The euro is expected to benefit more than sterling from Germany's plans for looser fiscal policy, stated MUFG. The last time EUR/GBP rose above 0.8400 in January it was driven more by negative sentiment towards the pound reflecting concerns over UK government debt.
Market participants now expect monetary policies between the European Central Bank and Bank of England to diverge less going forward which has helped to narrow yield spreads in favor of a stronger euro, pointed out MUFG.
At the ECB's last policy meeting, it left the door open for further modest rate cuts with the policy rate now closer to the neutral estimate put forward by President Christine Lagarde between 1.75% and 2.25%.
Based on the bank's assumption that legislation will be passed on Tuesday to boost fiscal policy in Germany, it will ease pressure on the ECB to lower rates below neutral.

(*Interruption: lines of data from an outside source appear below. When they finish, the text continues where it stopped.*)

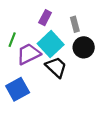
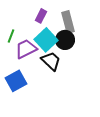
gray rectangle: (75, 24) -> (68, 22), size x1.5
black circle: (84, 47) -> (65, 40), moved

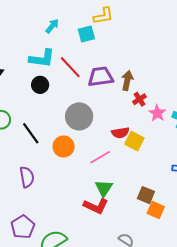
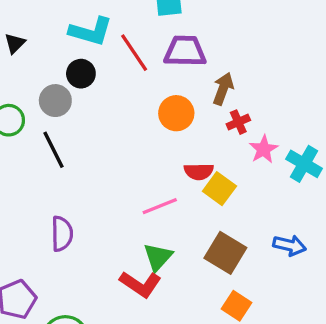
purple trapezoid: (101, 77) -> (185, 51), moved
gray circle: (79, 116) -> (55, 101), moved, size x0.7
orange circle: (64, 147) -> (176, 113), moved
purple semicircle: (27, 177) -> (62, 234), moved
brown square: (146, 195) -> (225, 253), moved, size x1.4

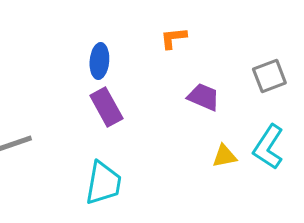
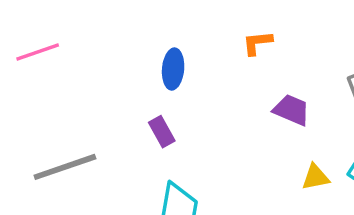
purple rectangle: (106, 107) -> (162, 132), moved, size x0.7

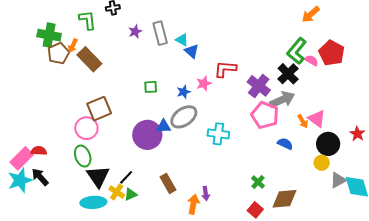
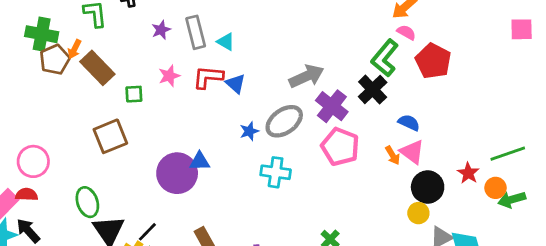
blue triangle: (192, 51) -> (236, 84), moved
pink semicircle: (311, 60) -> (406, 32), moved
red L-shape: (225, 69) -> (208, 77), moved
pink star: (204, 83) -> (169, 76), moved
green square: (151, 87) -> (134, 94), moved
blue star: (184, 92) -> (249, 131), moved
gray arrow: (282, 100) -> (306, 76), moved
gray ellipse: (184, 117) -> (284, 121), moved
pink circle: (86, 128) -> (33, 161), moved
blue semicircle: (285, 144) -> (409, 123), moved

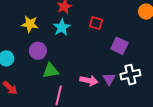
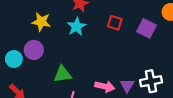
purple square: (119, 46) -> (147, 28), moved
purple circle: (38, 51) -> (34, 50), moved

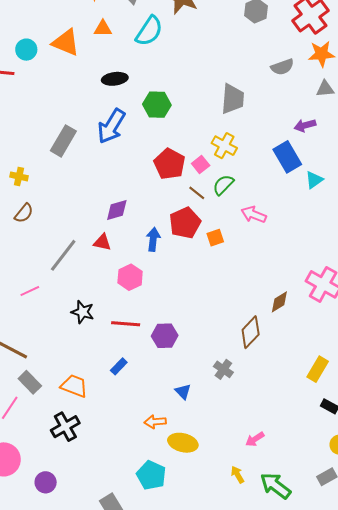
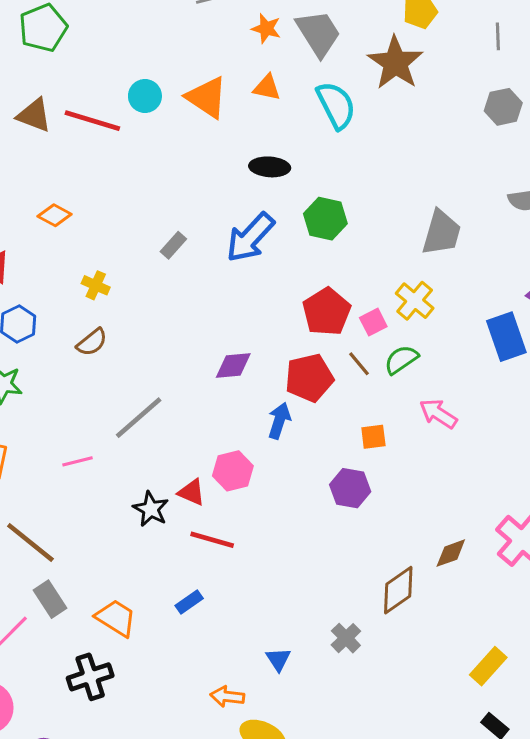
cyan semicircle: (149, 31) -> (336, 105), turned -72
gray rectangle: (63, 141) -> (173, 245), size x0.6
red pentagon: (185, 223) -> (309, 378), moved
red triangle: (102, 242) -> (192, 492), moved
purple hexagon: (165, 336) -> (350, 488), moved

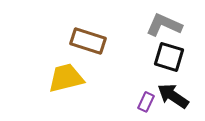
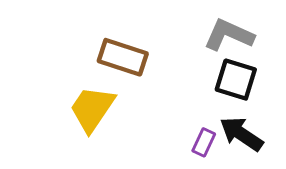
yellow trapezoid: (66, 78) -> (92, 109), turned -42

The main risk to that view would be a much bigger hit to growth in Europe from U.S. President Donald Trump's upcoming plans for trade tariffs in early April.
The European Union's decision to quickly retaliate by imposing tariff hikes from next month on 26 billion euros of U.S. imports in response to U.S. tariff hikes on steel and aluminum imports has angered President Trump, and he has since threatened to impose 200% tariffs on over $10 billion of alcohol imports from the EU.
In contrast, the Trump administration has praised the United Kingdom government for its decision not to retaliate. It will further encourage market expectations that the U.K. economy won't be hit as hard by further tariff hikes in the coming months.
Market expectations for BoE policy have recently been relatively more stable than for the ECB, according to MUFG. The U.K. rate market is still expecting the BoE to stick to the current quarterly pace of rate cuts by delivering the next rate cut in May -- 19bps of cuts priced in -- and then again in August -- 44bps of cuts priced in. However, there is less confidence that rates will fall further below 4.00% by the end of this year.
It's helping to keep yields in the U.K. at higher levels than on offer in other major economies providing support for the GBP, added the bank. The BoE holds its latest policy meeting on Thursday. Ahead of that meeting, U.K. economic data has been improving except for Friday's softer UK gross domestic product report for January.
Overall it points to strengthening growth momentum since late year. At the same time, the slowdown in services inflation and wage growth remains frustratingly slow.
It will become more uncomfortable for the BoE to keep cutting rates heading into the summer when inflation is expected to temporarily pick up towards 4.0%.
Overall, sterling remains "attractive," noted MUFG. A deeper sell-off for global equity markets that undermines financial stability poses the main downside risk for sterling.